Sur les demandes annexes
Le jugement entrepris sera infirmé sur les dépens, et en ce qu’il a condamné l’employeur au paiement d’une indemnité au titre de l’article 700 du code de procédure civile, la cour relevant que le rejet de la demande de l’employeur, à ce titre, qui ne constitue pas une demande reconventionnelle, est définitif.
Succombant, Madame [B] [K] sera condamnée aux dépens d’appel et de première instance.
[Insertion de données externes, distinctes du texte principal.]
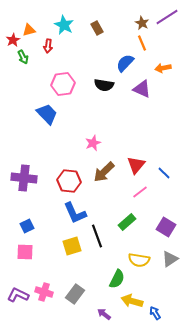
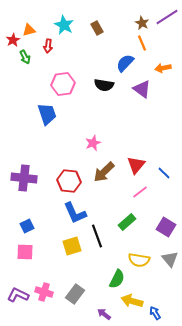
green arrow: moved 2 px right
purple triangle: rotated 12 degrees clockwise
blue trapezoid: rotated 25 degrees clockwise
gray triangle: rotated 36 degrees counterclockwise
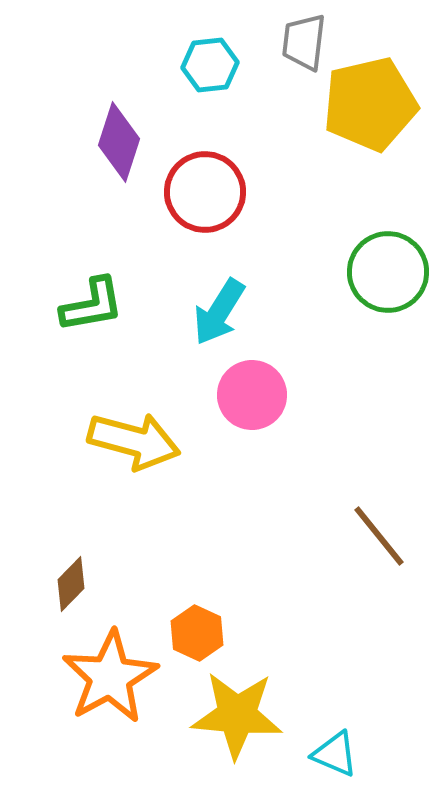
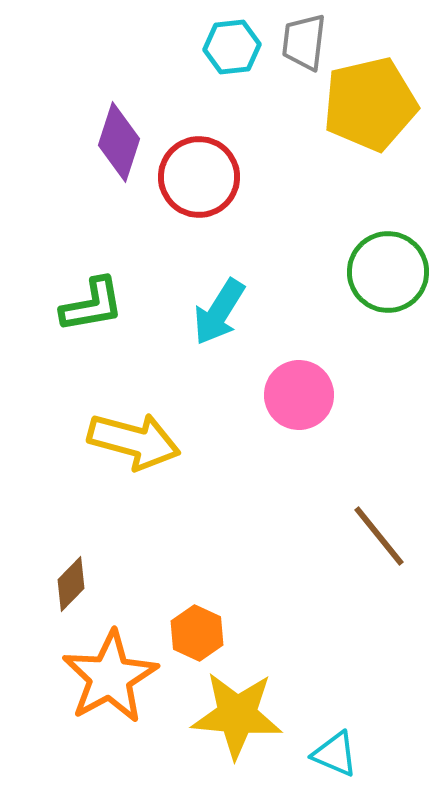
cyan hexagon: moved 22 px right, 18 px up
red circle: moved 6 px left, 15 px up
pink circle: moved 47 px right
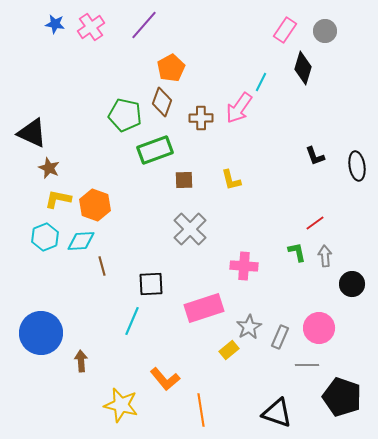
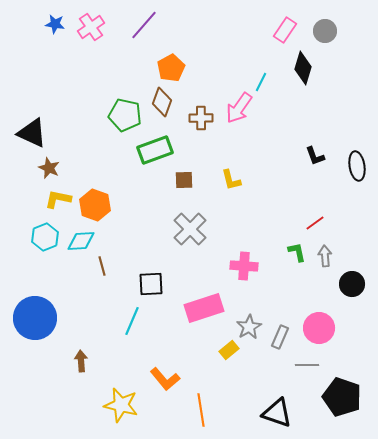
blue circle at (41, 333): moved 6 px left, 15 px up
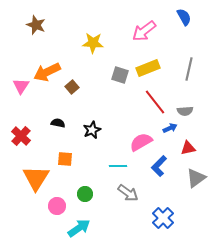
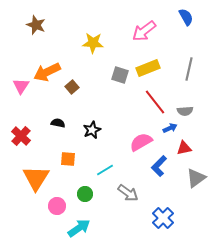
blue semicircle: moved 2 px right
red triangle: moved 4 px left
orange square: moved 3 px right
cyan line: moved 13 px left, 4 px down; rotated 30 degrees counterclockwise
En application de l’article 700 du code de procédure civile, elle sera condamnée à payer à la société Cryostar la somme de 1 000 euros, pour les frais exposés à hauteur d’appel, et sa demande, à ce titre, sera rejetée.
PAR CES MOTIFS
La Cour, Chambre sociale, statuant par arrêt contradictoire, mis à disposition au greffe, après débats en audience publique et après en avoir délibéré,
DIT que le jugement du 30 août 2022 du conseil de prud’hommes de Mulhouse est définitif en son rejet de la demande d’indemnité pour vice (ou non respect) de procédure de licenciement et en son rejet de la demande, de la société Cryostar, au titre de l’article 700 du code de procédure civile ;
INFIRME, pour le surplus, ledit jugement ;
Statuant à nouveau sur les chefs infirmés et y ajoutant,
DIT que le licenciement pour insuffisance professionnelle repose sur une cause réelle et sérieuse ;
DEBOUTE Madame [B] [K] de sa demande de dommages et intérêts pour rupture abusive de son contrat de travail ;
DEBOUTE Madame [B] [K] de sa demande de dommages et intérêts en réparation d’un préjudice moral ;
CONDAMNE Madame [B] [K] à payer à la société Cryostar la somme de 1 000 euros (mille euros) au titre de l’article 700 du code de procédure civile, pour les frais exposés à hauteur d’appel ;
DEBOUTE Madame [B] [K] de sa demande au titre de l’article 700 du code de procédure civile, tant pour les frais exposés en première instance qu’à hauteur d’appel ;
CONDAMNE Madame [B] [K] aux dépens d’appel et de première instance.
Ledit arrêt a été prononcé par mise à disposition au greffe le 11 mars 2025, signé par Monsieur Edgard Pallières, Conseiller, en l’absence du Président de Chambre empêché et Madame Claire Bessey, Greffier.